Fermentation of mestanolone (1) with Macrophomina phaseolina
Mestanolone (1) (1 g) was dissolved in 25 mL of methanol, distributed evenly in 50 flasks cultured with M. phaseolina (KUCC 730), and incubated for 12 days on a rotary shaker at 25 ± 2 °C. After completion of 12 days, dichloromethane was added into each flask to stop the fermentation. The content of the flasks was filtered to remove the fungal biomass. The broth (aqueous filtrate) was then extracted with dichloromethane (3 × 6 L). The organic layer was dried over anhydrous sodium sulfate (Na2SO4), and concentrated on a rotary evaporator. A brown crude extract (1.3 g) was obtained and loaded on a silica gel column. The column was eluted with 5% gradient of hexanes and acetone. Four fractions (1–4) were obtained, which yielded metabolites 2–6 (Fig. 1) after purification through reverse phase recycling HPLC (methanol:water; 70:30). Fraction 1 resulted into compound 2 (RT = 38 min, 9 mg). Compound 3 (RT = 34 min, 16 mg) was obtained from fraction 2. Compounds 4 (RT = 22 min, 3 mg) and 5 (RT = 32 min 7.8 mg) were obtained from fraction 3. Fraction 4 yielded compound 6 (RT = 50 min, 56 mg).

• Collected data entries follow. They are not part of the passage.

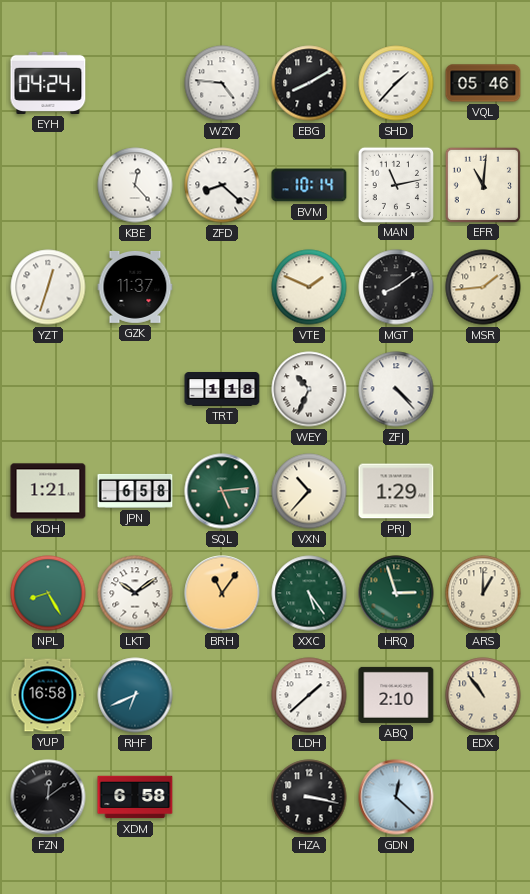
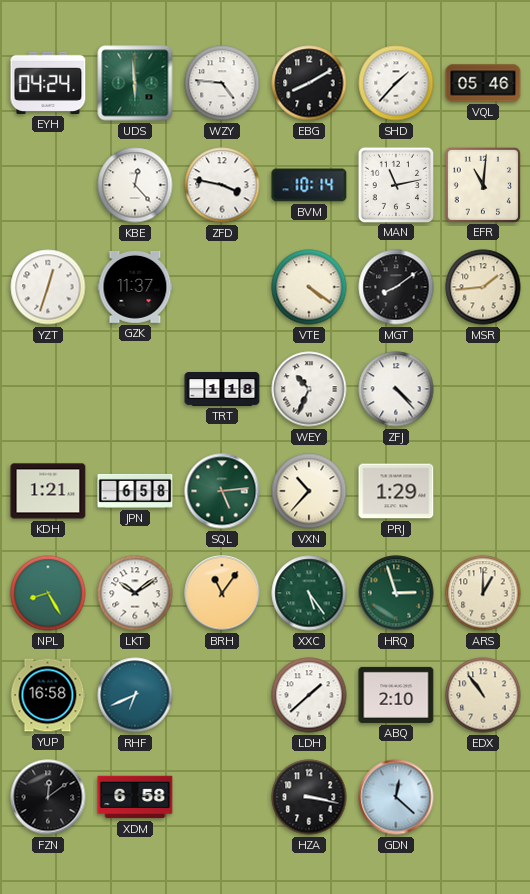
UDS: none -> 5:59
ZFD: 8:22 -> 3:47
VTE: 1:49 -> 4:21
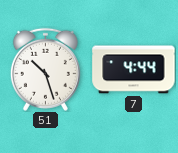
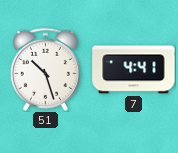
7: 4:44 -> 4:41
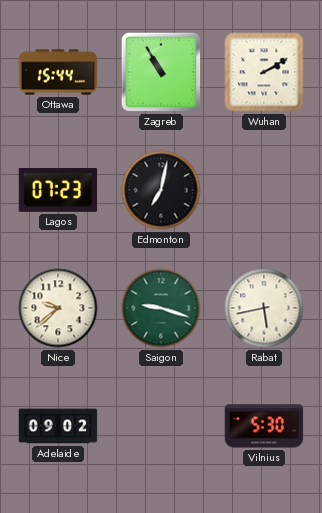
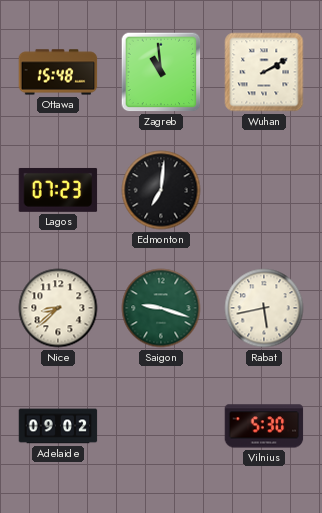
Ottawa: 15:44 -> 15:48
Zagreb: 10:55 -> 10:59
Edmonton: 7:02 -> 7:01
Nice: 9:38 -> 8:38
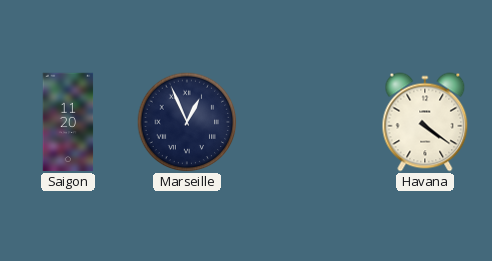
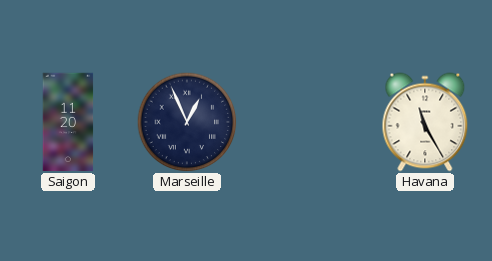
Havana: 4:21 -> 11:25
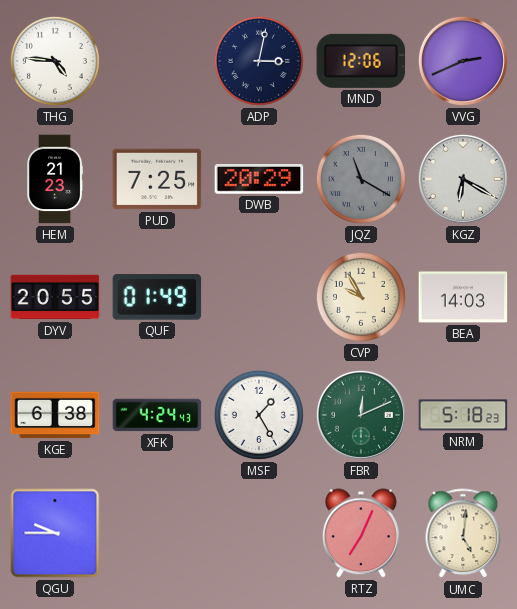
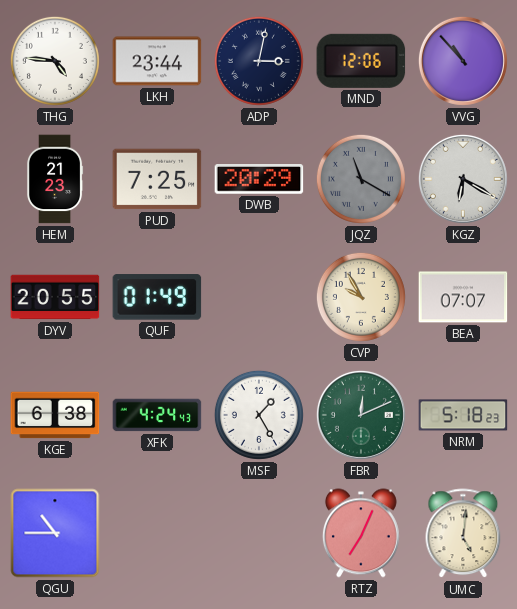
LKH: none -> 23:44
VVG: 2:41 -> 10:53
BEA: 14:03 -> 07:07
QGU: 9:45 -> 10:45
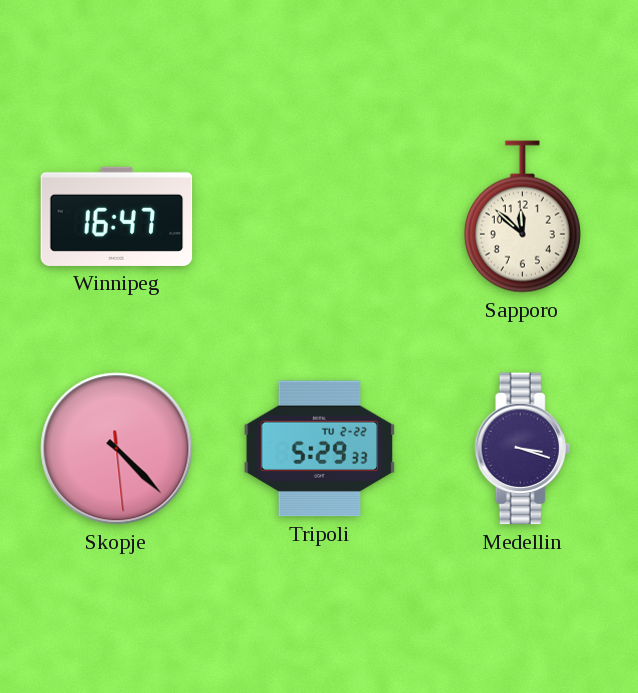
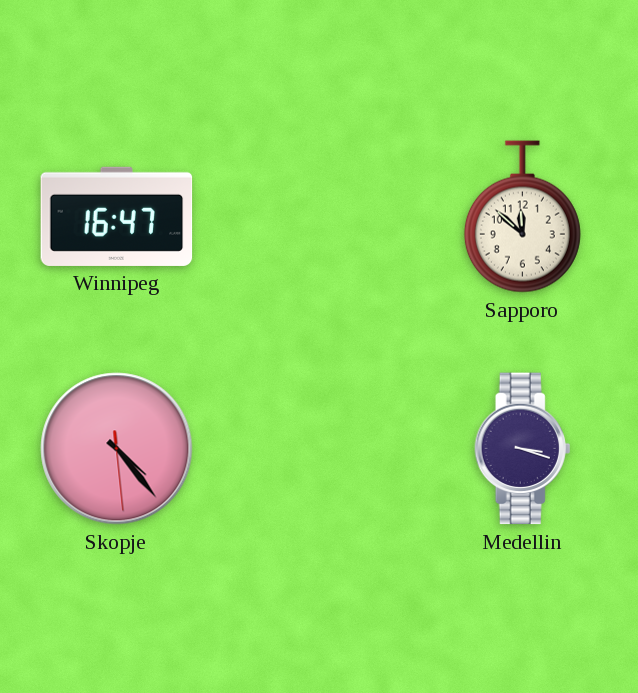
Skopje: 4:22 -> 4:23
Tripoli: 5:29 -> none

Fermentation of mestanolone (1) with Cunninghamella blakesleeana
Mestanolone (1) (500 mg) was dissolved in 20 mL of methanol, and dispensed equally in 40 flasks containing culture of C. blakesleeana (ATCC8688A). The flasks were kept on a shaker at 27 °C, and content was incubated for 12 days. The experiment was monitored through periodic TLC analysis. After 12 days of incubation, the substrate 1 seemed to be fully consumed. The contents of all flasks were collected, filtered off and then the aqueous media was extracted with CH2Cl2. The extract was then concentrated under reduced pressures. The crude extract (2.4 g) was then loaded on a silica gel column for fractionation. The mobile phase comprised gradients of hexane and acetone mixtures. Column chromatography yielded two fractions which were further purified by reverse phase recycling HPLC (methanol:water, 70:30). Fraction 1 yielded metabolite 7 (RT = 32 min, 7 mg) on purification while metabolite 8 (9.2 mg, RT = 27 min) (Fig. 2) was purified from fraction 2.